Wednesday , 16 October 2019

Artificial intelligence will be the driving force soon

Recipe for a New Business Model

The above scheme may be complex and expensive but a baseline needs to be established right now for further study in future. For such a baseline, vendor dependent configuration model — one on-street and one off-street (surface lot) – is analyzed to compare with a perceived RWPP configuration model. In old models, vendor-dependent and historical cost data are readily available. Incremental technologies for sophistication of the existing configurations are also known. For RWPP, some assumptions will be made to overcome the limitations and take full advantage of the network device connectivity to provide the desired customer service anywhere, anyway and anytime. Figure 1 shows a connected view of RWPP configuration to achieve the objective.

On-Street Financial Model

The on-street model needs land developments and meters (single, multi-space, pay & display), which will need capital and debt coverage. Labor is required to maintain the system, enforce violations and collect payments even though meters may have capabilities for mobile or credit card payment. Normalized yearly cost for a 1000 spaces configuration and operation is about $800,000. With 20% profitability, your expected yearly revenues must be over $960,000 or $960 per space per year. With this cost base, a revenue generating model can be developed with different parameters for tradeoff analysis.

The above configuration has inherent limitations of optimum performance due to rigidity of the configuration, expensive cash collection and enforcement process. In addition, it does not serve the modern need of Generation Y.

Urban Surface Lot Financial Model

The surface model has been configured with 600 spaces within a limit of one traditional Parking Access Revenue Control System (PARCS). You need attendants to collect the money unless it is fully automated. Even with automation, you will need labor to avoid malfunction of the system or prevent overstay. The normalized yearly cost for 600 spaces’ configuration and operation may be $600,000 (Reference 2). With 20% profitability, your expected yearly revenues stand at $720,000 or $1,200 per space per year. A revenue model with different parameters may be formulated for the revenue and tradeoff analysis. As in on-street financial model, the configuration has inherent limitations of optimum performance due to vendor specific technology and leapfrog of a cost jump when the system runs out of its initial capacity simply by few spaces.
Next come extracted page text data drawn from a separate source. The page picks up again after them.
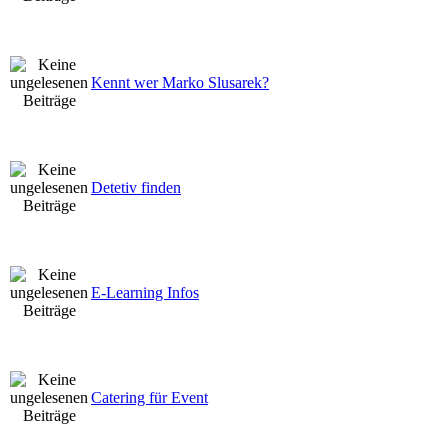
Kennt wer Marko Slusarek?
Detetiv finden
E-Learning Infos
Catering für Event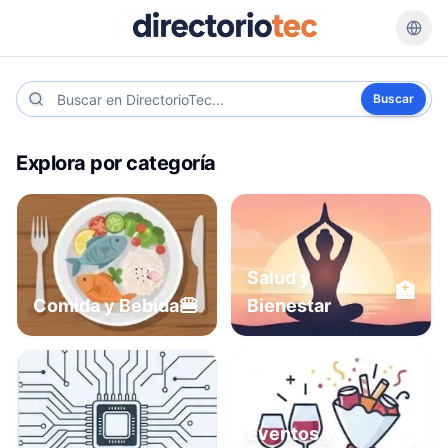
Buscar
Explora por categoría
Salud y
🏥
🍔
Comida y Bebida
Bienestar
Eventos y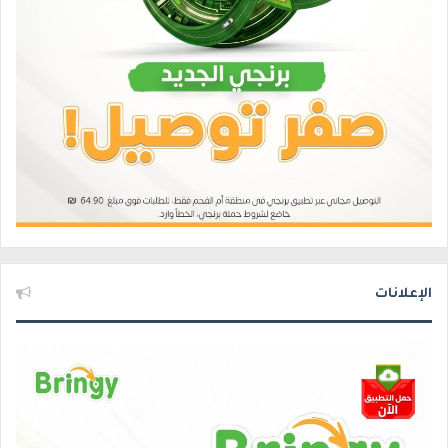
الإعلانات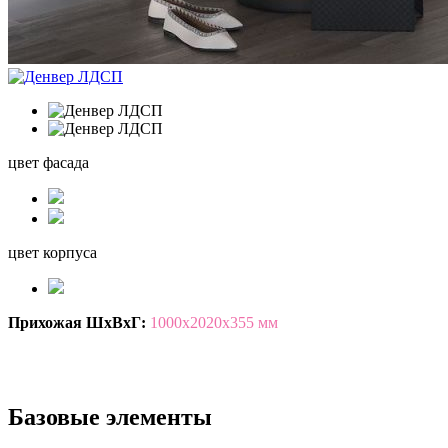
цвет фасада
цвет корпуса
Прихожая ШхВхГ:
1000х2020х355 мм
Базовые элементы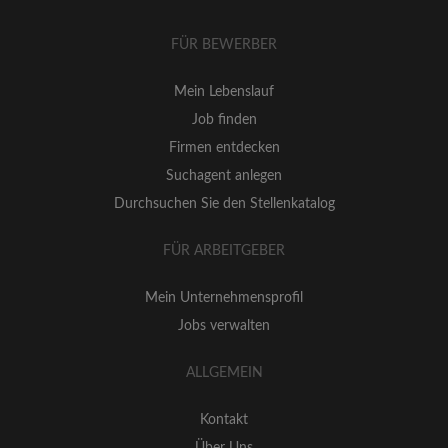
FÜR BEWERBER
Mein Lebenslauf
Job finden
Firmen entdecken
Suchagent anlegen
Durchsuchen Sie den Stellenkatalog
FÜR ARBEITGEBER
Mein Unternehmensprofil
Jobs verwalten
ALLGEMEIN
Kontakt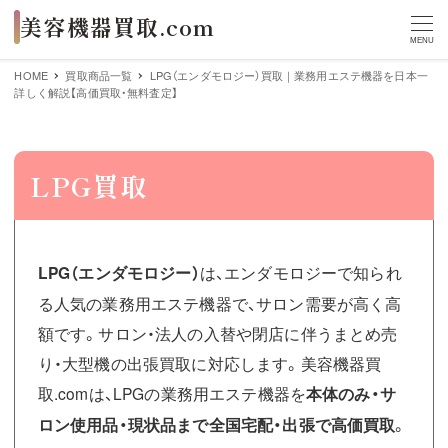
MENU
HOME
買取商品一覧
LPG（エンダモロジー）買取｜業務用エステ機器を日本一
詳しく解説【高価買取・無料査定】
LPG買取
LPG（エンダモロジー）
は、エンダモロジーで知られ
る人気の業務用エステ機器で、サロン需要が高く高
額です。サロン・法人の入替や閉店に伴うまとめ売
り・大型機の出張買取に対応します。美容機器買
取.comは、LPGの業務用エステ機器を
本体のみ・サ
ロン使用品・現状品まで全国宅配・出張で高価買取
。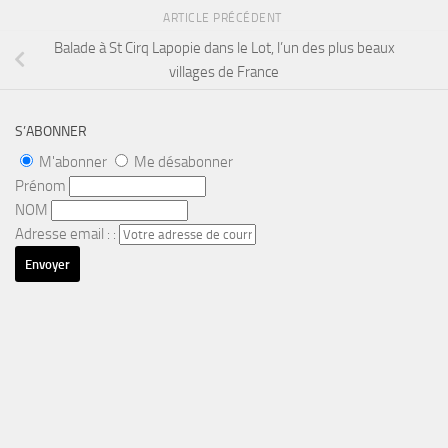
ARTICLE PRÉCÉDENT
Balade à St Cirq Lapopie dans le Lot, l’un des plus beaux
villages de France
S’ABONNER
M'abonner
Me désabonner
Prénom
NOM
Adresse email : :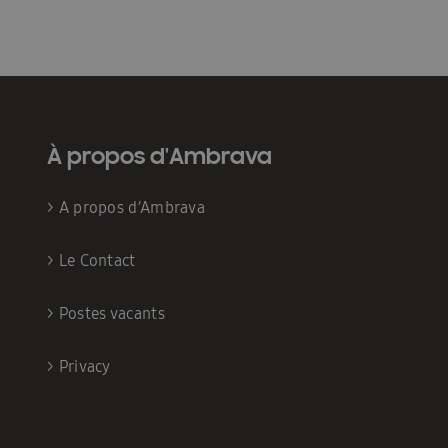
À propos d'Ambrava
>
A propos d’Ambrava
>
Le Contact
>
Postes vacants
>
Privacy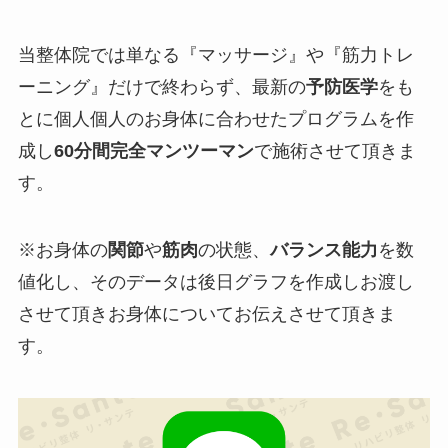
当整体院では単なる『
マッサージ
』や『
筋力トレ
ーニング
』だけで終わらず、最新の
予防医学
をも
とに個人個人のお身体に合わせたプログラムを作
成し
60分間完全マンツーマン
で施術させて頂きま
す。
※お身体の
関節
や
筋肉
の状態、
バランス能力
を
数
値化
し、そのデータは
後日グラフを作成しお渡し
させて頂きお身体についてお伝えさせて頂きま
す。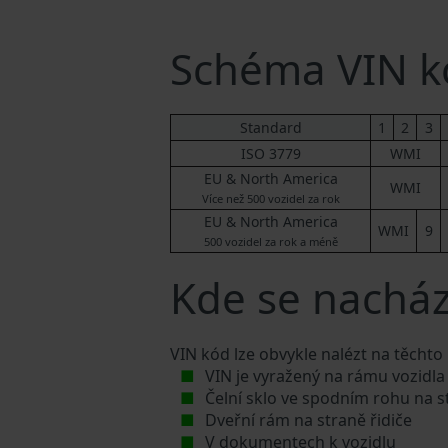
Schéma VIN kó
Standard
1
2
3
ISO 3779
WMI
EU & North America
WMI
Více než 500 vozidel za rok
EU & North America
WMI
9
500 vozidel za rok a méně
Kde se nachází
VIN kód lze obvykle nalézt na těchto
VIN je vyražený na rámu vozidla
Čelní sklo ve spodním rohu na s
Dveřní rám na straně řidiče
V dokumentech k vozidlu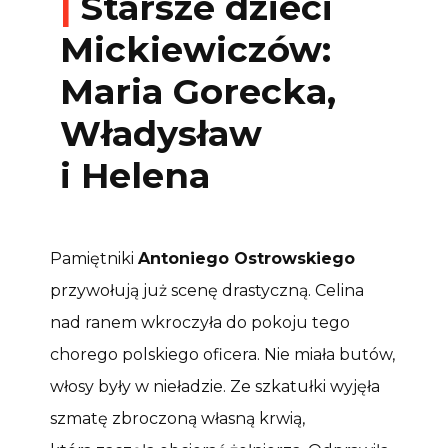
|
Starsze dzieci
Mickiewiczów:
Maria Gorecka,
Władysław
i Helena
Pamiętniki
Antoniego Ostrowskiego
przywołują już scenę drastyczną. Celina
nad ranem wkroczyła do pokoju tego
chorego polskiego oficera. Nie miała butów,
włosy były w nieładzie. Ze szkatułki wyjęła
szmatę zbroczoną własną krwią,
Many social media platforms like Google, Facebook and Twitter are built on an internet infrastructure. Integrated parking and transportation industries will need a similar infrastructure. Here, we are talking about an exclusive Virtual Parking Infrastructure (VPI) using internet and web similar to ‘Google’ or ‘Facebook’ but with different configurations and content. That is how The Robust Web Parking Portal (RWPP) infrastructure will be defined, implemented and populated – with all hardware and software modules of parking and traffic functions.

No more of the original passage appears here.